** Opening PROVIDED DATA block **
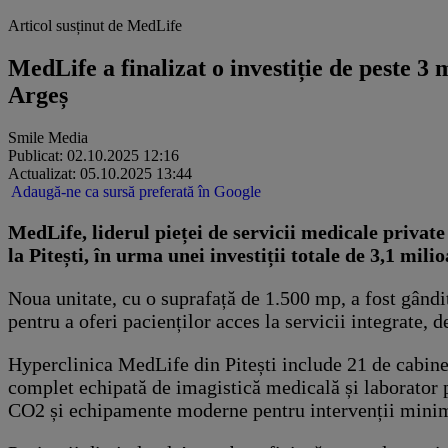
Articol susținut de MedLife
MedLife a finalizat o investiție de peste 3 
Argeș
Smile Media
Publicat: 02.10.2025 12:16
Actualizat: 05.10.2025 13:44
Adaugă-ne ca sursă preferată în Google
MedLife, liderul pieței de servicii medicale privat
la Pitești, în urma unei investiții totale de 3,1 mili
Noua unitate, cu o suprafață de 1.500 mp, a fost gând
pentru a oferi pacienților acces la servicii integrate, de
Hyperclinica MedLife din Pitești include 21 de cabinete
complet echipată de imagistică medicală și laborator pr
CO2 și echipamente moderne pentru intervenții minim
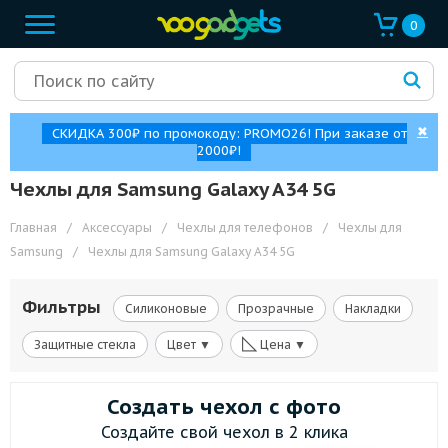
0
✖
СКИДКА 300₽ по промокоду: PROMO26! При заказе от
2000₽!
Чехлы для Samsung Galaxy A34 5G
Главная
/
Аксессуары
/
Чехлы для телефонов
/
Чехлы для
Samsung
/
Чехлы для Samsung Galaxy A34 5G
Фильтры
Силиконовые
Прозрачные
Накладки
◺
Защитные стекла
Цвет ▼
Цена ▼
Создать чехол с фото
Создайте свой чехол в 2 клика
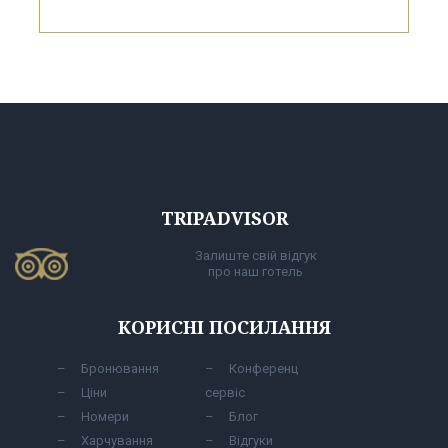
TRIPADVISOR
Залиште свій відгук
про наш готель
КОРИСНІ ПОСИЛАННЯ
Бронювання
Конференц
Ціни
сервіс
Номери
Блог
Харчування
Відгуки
** Closing PROVIDED DATA block **
** Opening PROVIDED DATA block **
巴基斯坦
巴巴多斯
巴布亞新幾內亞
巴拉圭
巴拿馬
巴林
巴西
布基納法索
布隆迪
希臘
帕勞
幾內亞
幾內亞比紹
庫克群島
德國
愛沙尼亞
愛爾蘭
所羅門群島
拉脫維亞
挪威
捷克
** Closing PROVIDED DATA block **
If a line in the records has the word "Чехлы", copy that line.

— ANSWER BELOW —
Чехлы для Samsung Galaxy A34 5G
Чехлы для телефонов
Чехлы для
Чехлы для Samsung Galaxy A34 5G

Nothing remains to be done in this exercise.